Above all, never lose hope.  No one ever gave me any indication that my son would be able to do a fraction of the things he is doing now. Miracles happen.

  • Endersdragon

    I think I can resemble a lot of this. I am Asperger’s… sortof… no one really knows because while I was showing signs before the age of 7… I got into a car accident then and its impossible to tell what caused what as I obviously have a TBI on top of it (by this was 1993.. Asperger’s knowledge was just barely coming out and I think I had only ever seen one, maybe two, psychologists). Luckily for me, I have a mild case so I still got through college, still learned to drive (that one was tough!), hopefully will be able to hold down a profession job (special education teacher :crosses fingers: ) though then again I have only held two jobs before, and one was a summer camp job, and the other I only had like 2 months before being prematurely fired (horrible job for an aspie anyway…). I will hopefully never have to live in a residential community, I am getting along pretty well right now in apartments, though my food budget is probably a bit high (I say its about 300 a month or 10 a day, my biggest problem is with cooking so I eat out about 1 meal a day, not the cheapest thing to do, especially when you are trying to stay healthy).
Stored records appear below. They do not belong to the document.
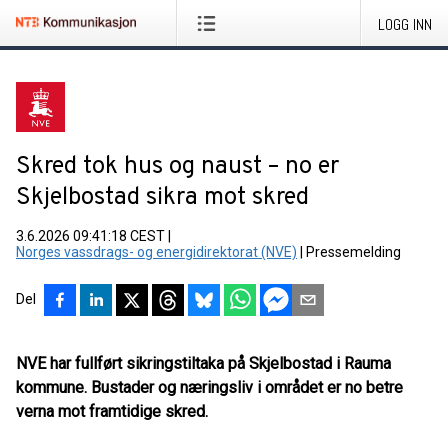
LOGG INN
Skred tok hus og naust – no er
Skjelbostad sikra mot skred
3.6.2026 09:41:18 CEST
|
Norges vassdrags- og energidirektorat (NVE)
|
Pressemelding
Del
NVE har fullført sikringstiltaka på Skjelbostad i Rauma
kommune. Bustader og næringsliv i området er no betre
verna mot framtidige skred.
    But then again I have seen some of the problems you describe. I think my mom still “babies me” a bit, even when I am 1000 miles away. She still is constantly checking up on me. She still shops for me (trust me, going into a Penny’s with your mom can be quite embarressing when you are 24!). She still worries way too much about me being on the road (granted I have been in 2 small accidents, but they were both really small and one was weather related, and the other was mostly a third party who didn’t stick arounds fault). Heck she even worried when I started martial arts, though she would deny it (then I go and nearly get a concussion to confirm her fears… that was dumb of me lol). So I get the overbabying of aspie kids.

    One of the weird things about me, is that I never took meds and never really had a support center or whatever. This isn’t to say I might not have ever benefitted from them, but the way I saw it, I had reason to be depressed, I had reason to be on the verge of suicidality (is that a word? lol), and I wanted to know that whatever I felt, it was my own feelings. So I was never on any medication, at all, other then tegretal which I stopped when I was like 10 (I hated the way it made me feel, sortof zombieish).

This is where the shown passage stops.